First stop: Blue Heron Farm, where the Obamas are due to stay. On the short drive on South Road past meadows, farms, hand-stacked stone walls and weathered houses flanked by hydrangeas, Ross enthuses: "Look at this … it's like living in a Norman Rockwell painting. Everything leaves my body here: doubts, anxiety, the (outside) world."
He turns onto a dirt driveway indistinguishable from others. The car creeps down it, passing a tennis court and large barn. Suddenly, Blue Heron's sprawling white frame house with wraparound porch and American flag flying come into view. So do a state trooper, local policeman and a black SUV of the sort used by the Secret Service. Ross tells them he's looking for Larsen's Fish Market — miles away. They don't bite. Time to leave.
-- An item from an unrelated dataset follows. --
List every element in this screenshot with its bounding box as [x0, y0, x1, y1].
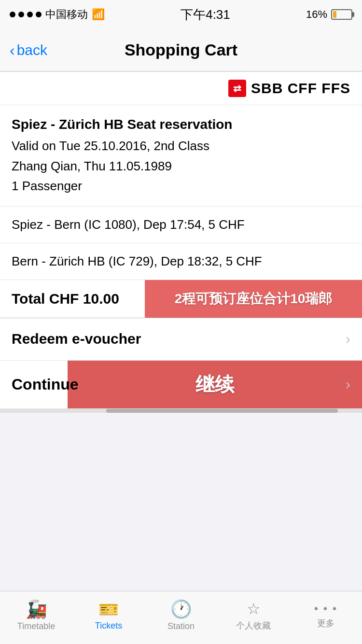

Sample the seafood, savor the sun
The next tour stop indeed is Larsen's, in the village of Menemsha, where fishing boats pull up to the pier at the back door. Inside, Betsy Larsen efficiently filets striped bass and sole, which are snapped up by customers in line at the counter. Sit out back with a steamed lobster and glimpse the yacht of Maurice Tempelsman, Onassis' former companion, which is moored at the far dock. Locals also flock to Menemsha with beer or a bottle of wine to watch the sun go down.
After a swirly soft ice cream cone at The Galley, where summer resident Ted Danson waits in line like everyone else, the energetic Ross points his car back toward Chilmark, where piglets suckle a giant sow at Allen Farm Sheep & Wool Company, and shoppers finger woollen blankets.
The day is fading, so Ross' tour of Vineyard insider haunts continues the next morning.
At Morning Glory Farm, a local institution and subject of a new Vineyard Stories book, tanned visitors politely battle for fresh-picked corn (85 cents each). Down the road at Wednesday's West Tisbury Farmers Market, the longest line is for Thi Khen Tran's $5 Vietnamese spring rolls. When word gets out that she's out of the island favorite, Ross reluctantly settles for an egg roll. At a communal picnic table, New Jersey visitor Tabby Block, 11, clings to one of the last spring rolls and smilingly refuses to sell it. "So good," she says teasingly. Her granddad offers the disappointed Ross a stock tip.
But there's really no need to fret.
Whether it's the succulent lobster rolls sold by some island churches to raise funds, Mad Martha's madly popular ice cream cones, Morning Glory Farm's beet soup or the majestic lighthouse guarding the cliffs in Aquinnah, a treat of some sort is sure to be around the Vineyard's next tree-shaded, hedge-shrouded or wind-blown corner.